Please write out exactly the lines that begin at the line containing "A existat o" and run to the end of the records.

═══ Material shown

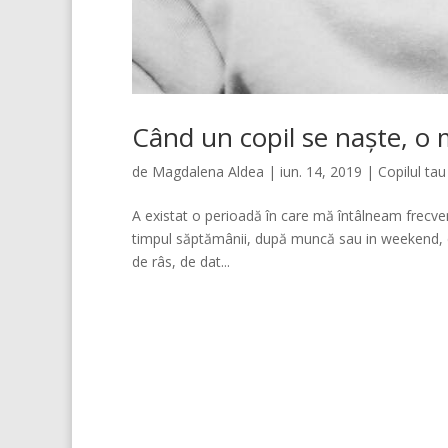
Când un copil se naște, o
de
Magdalena Aldea
|
iun. 14, 2019
|
Copilul tau
A existat o perioadă în care mă întâlneam frecven
timpul săptămânii, după muncă sau in weekend, di
de râs, de dat...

══════

*Task solution*:
A existat o perioadă în care mă întâlneam frecven
timpul săptămânii, după muncă sau in weekend, di
de râs, de dat...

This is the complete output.